BACA JUGA : 6 Warga China Diduga Pekerja Tambang Di Sukabumi Digiring Ke Kantor Imigrasi

Operasi penjemputan dilaksanakan Senin (23/10 ) sekitar pukul 13:00 Wib oleh anggota Satpol PP Kabupaten Sukabumi serta Pihak Dinas Tenaga Kerja dan Transmigrasi (Disnakertrans).

Menurut salahseorang anggota SatPol PP secara singkat kepada TatarSukabumi.ID membeberkan tempat TKA disekitar lokasi tambang emas di Kampung Cijiwa, Desa kertajaya Kecamatan Simpenan kabupaten sukabumi.

Sengaja dalam perjalanan menuju kantor imigrasi, saya membawa kendaraan harus cepat disebabkan membawa TKA serta jangan sampai terkendala macet di seputar wilayah GSI cikembar, sampai dari perjalanan dari simpenan ke kantor imigrasi pukul 16:40, jelasnya.

BACA JUGA : Diduga Ilegal , 2 Warga Kenegaraan China Melarikan Diri Saat Dijemput Petugas

Dalam operasi penjemputan  warga negara tiongkok ini Satuan Polisi Pamong Praja Kabupaten Sukabumi menurunkan 5 orang anggota.

Warga Negara China yang diduga TKA ini mendiami bangunan bedeng,Disekitar lokasi tambang ditemukan 6 bangunan petak, yang diduga didiami 7 pria dan seorang Wanita warga Negara China.

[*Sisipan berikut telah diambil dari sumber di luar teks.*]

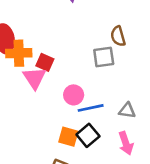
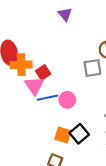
red square: (45, 62) -> (43, 72), turned 32
blue line: (91, 108) -> (48, 98), moved

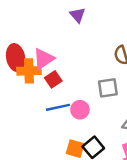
gray square: (92, 68) -> (108, 88), moved
pink triangle: (34, 86) -> (44, 59), moved, turned 30

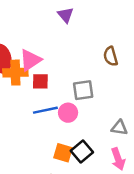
red square: (53, 79) -> (40, 81), turned 35
gray square: (108, 88) -> (83, 90), moved

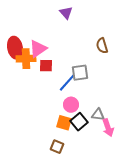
blue line: (45, 110) -> (67, 83), moved, turned -36
pink circle: (68, 113) -> (71, 105), moved
gray triangle: (119, 128) -> (98, 115), moved

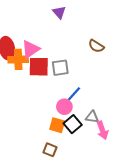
brown semicircle: (102, 46) -> (96, 46), turned -42
red square: (46, 66) -> (39, 67), size x1.5
gray square: (80, 73) -> (60, 68), moved
blue line: (67, 83) -> (73, 95), moved

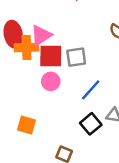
pink circle: (64, 107) -> (51, 81), moved
orange square: (57, 125) -> (27, 125), moved

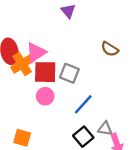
orange cross: (27, 47) -> (22, 64), turned -30
gray square: (76, 57) -> (69, 73), turned 30

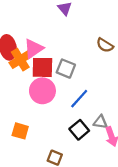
pink circle: (45, 96) -> (42, 91), size x1.5

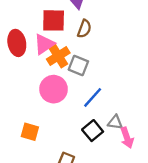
brown semicircle: (105, 45) -> (84, 29), moved, turned -102
orange cross: (20, 60) -> (58, 56), moved
red square: (42, 67) -> (54, 20), moved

Ditempat itu juga terlihat Warga  masyarakat sekitar yang bekerja rumahan untuk masak dan cuci.

BUKA VIDEONYA : https://youtu.be/Ea0Yf-v7Mbo

"Ketika dilokasi awalnya TKA berjumlah 8 orang , namun ketika 2 orang TKA minta ijin sebentar akan keluar dahulu ,namun setelah sekian lama mereka berdua tidak kembali lagi" papar anggota Pol PP.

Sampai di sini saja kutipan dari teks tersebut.